== Segment start ==

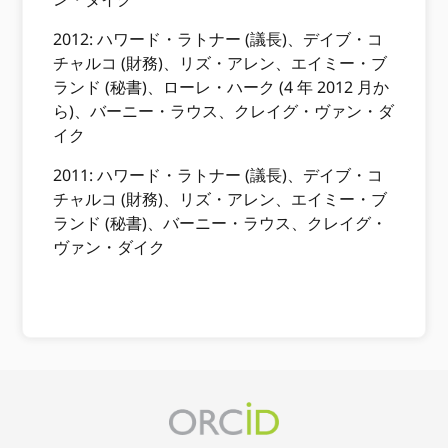
2012: ハワード・ラトナー (議長)、デイブ・コ
チャルコ (財務)、リズ・アレン、エイミー・ブ
ランド (秘書)、ローレ・ハーク (4 年 2012 月か
ら)、バーニー・ラウス、クレイグ・ヴァン・ダ
イク
2011: ハワード・ラトナー (議長)、デイブ・コ
チャルコ (財務)、リズ・アレン、エイミー・ブ
ランド (秘書)、バーニー・ラウス、クレイグ・
ヴァン・ダイク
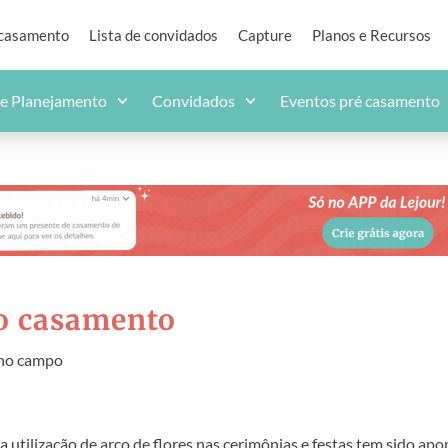
 casamento
Lista de convidados
Capture
Planos e Recursos
de Planejamento
Convidados
Eventos pré casamento
do casamento
 no campo
 utilização de arco de flores nas cerimônias e festas tem sido ap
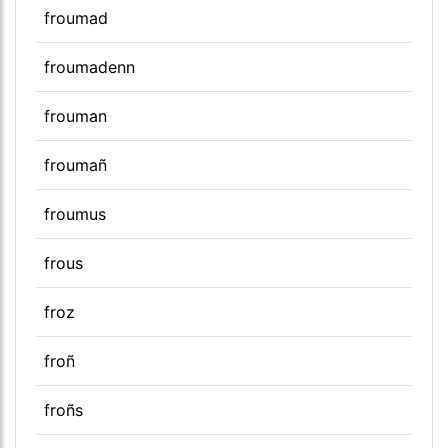
froumad
froumadenn
frouman
froumañ
froumus
frous
froz
froñ
froñs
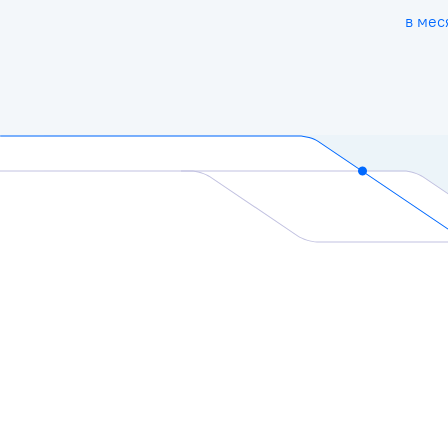
в мес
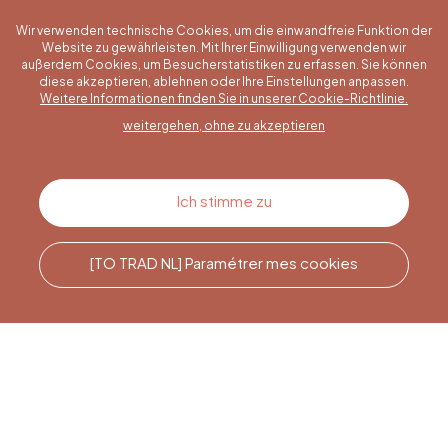
Wir verwenden technische Cookies, um die einwandfreie Funktion der
Website zu gewährleisten. Mit Ihrer Einwilligung verwenden wir
außerdem Cookies, um Besucherstatistiken zu erfassen. Sie können
diese akzeptieren, ablehnen oder Ihre Einstellungen anpassen.
Eine konkrete Frage?
Weitere Informationen finden Sie in unserer Cookie-Richtlinie.
weitergehen, ohne zu akzeptieren
Kontakt
Ich stimme zu
[TO TRAD NL] Paramétrer mes cookies
Rufen Sie uns an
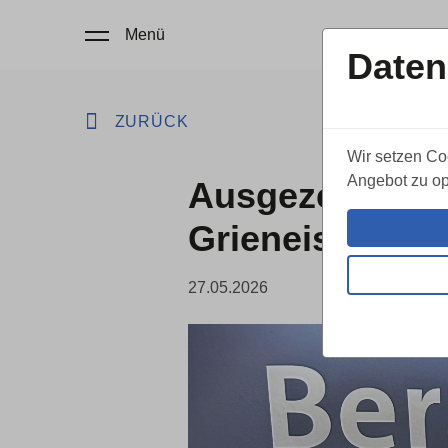
Menü
Daten
ZURÜCK
Wir setzen Co
Angebot zu op
Ausgezeichnet 
Grieneisen Bes
27.05.2026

== Segment end ==

## REQUIRED WORK
From the entries above, copy every line that holds the word "casamento".

## ANSWER
 casamento
Eventos pré casamento
do casamento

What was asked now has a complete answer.